## TASK TO COMPLETE
Scan the entries for the word "button". Every line that has it should be copied.

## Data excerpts

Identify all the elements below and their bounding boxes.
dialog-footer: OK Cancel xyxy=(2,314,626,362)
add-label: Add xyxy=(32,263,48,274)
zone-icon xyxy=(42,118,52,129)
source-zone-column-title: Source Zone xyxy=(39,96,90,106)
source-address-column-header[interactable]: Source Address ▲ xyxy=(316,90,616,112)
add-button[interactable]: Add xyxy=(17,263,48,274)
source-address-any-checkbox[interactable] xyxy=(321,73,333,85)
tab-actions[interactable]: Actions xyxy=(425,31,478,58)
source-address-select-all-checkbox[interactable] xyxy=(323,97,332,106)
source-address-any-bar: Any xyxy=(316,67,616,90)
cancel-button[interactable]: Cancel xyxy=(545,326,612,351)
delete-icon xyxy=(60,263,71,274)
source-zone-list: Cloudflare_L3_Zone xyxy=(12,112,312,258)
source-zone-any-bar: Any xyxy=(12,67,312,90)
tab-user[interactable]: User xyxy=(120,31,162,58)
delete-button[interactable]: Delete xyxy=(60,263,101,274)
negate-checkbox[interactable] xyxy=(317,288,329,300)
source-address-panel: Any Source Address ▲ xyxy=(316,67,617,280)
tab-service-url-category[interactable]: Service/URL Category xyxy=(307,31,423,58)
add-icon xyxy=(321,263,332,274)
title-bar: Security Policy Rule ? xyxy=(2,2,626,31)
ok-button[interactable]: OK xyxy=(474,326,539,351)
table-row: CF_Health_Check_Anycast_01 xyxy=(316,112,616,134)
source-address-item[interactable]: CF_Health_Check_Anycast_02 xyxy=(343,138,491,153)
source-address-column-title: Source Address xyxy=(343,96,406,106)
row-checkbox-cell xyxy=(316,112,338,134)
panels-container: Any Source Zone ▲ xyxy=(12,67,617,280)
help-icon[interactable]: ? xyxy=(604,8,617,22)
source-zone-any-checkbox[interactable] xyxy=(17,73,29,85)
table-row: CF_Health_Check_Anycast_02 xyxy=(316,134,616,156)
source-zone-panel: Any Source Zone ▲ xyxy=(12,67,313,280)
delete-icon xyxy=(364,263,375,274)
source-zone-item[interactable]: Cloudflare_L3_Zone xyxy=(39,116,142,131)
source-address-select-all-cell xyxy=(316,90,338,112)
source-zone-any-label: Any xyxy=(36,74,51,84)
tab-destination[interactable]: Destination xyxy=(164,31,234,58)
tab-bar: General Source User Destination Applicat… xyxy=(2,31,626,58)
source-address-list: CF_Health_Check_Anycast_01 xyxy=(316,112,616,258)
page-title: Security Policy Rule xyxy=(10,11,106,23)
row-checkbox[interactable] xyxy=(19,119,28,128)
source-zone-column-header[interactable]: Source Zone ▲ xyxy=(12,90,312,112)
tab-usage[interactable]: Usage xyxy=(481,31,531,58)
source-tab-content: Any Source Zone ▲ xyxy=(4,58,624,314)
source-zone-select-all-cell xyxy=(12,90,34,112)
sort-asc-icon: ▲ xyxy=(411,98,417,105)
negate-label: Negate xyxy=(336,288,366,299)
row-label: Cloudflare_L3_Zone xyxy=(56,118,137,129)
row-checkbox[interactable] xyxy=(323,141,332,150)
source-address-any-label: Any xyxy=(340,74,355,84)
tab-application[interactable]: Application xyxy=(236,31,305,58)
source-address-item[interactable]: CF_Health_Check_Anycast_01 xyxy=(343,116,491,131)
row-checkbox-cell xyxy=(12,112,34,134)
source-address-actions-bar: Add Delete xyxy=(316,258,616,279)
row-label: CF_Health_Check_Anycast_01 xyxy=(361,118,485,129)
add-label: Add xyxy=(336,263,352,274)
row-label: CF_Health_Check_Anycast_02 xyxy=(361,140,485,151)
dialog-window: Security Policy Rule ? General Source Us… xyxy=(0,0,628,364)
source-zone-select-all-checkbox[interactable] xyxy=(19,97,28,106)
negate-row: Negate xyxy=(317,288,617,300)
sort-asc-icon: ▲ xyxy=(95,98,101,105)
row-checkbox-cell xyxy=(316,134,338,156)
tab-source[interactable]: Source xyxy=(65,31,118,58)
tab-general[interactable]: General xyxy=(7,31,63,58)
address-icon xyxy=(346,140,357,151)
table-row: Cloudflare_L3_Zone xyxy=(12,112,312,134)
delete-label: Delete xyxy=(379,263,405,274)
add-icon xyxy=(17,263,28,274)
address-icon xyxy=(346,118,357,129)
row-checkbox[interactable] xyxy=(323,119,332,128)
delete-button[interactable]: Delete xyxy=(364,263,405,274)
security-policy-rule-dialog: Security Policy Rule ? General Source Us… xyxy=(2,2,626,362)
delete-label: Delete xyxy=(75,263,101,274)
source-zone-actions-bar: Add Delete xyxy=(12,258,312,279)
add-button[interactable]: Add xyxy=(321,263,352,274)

## RESPONSE TO THE EXERCISE
add-button[interactable]: Add xyxy=(17,263,48,274)
cancel-button[interactable]: Cancel xyxy=(545,326,612,351)
delete-button[interactable]: Delete xyxy=(60,263,101,274)
ok-button[interactable]: OK xyxy=(474,326,539,351)
delete-button[interactable]: Delete xyxy=(364,263,405,274)
add-button[interactable]: Add xyxy=(321,263,352,274)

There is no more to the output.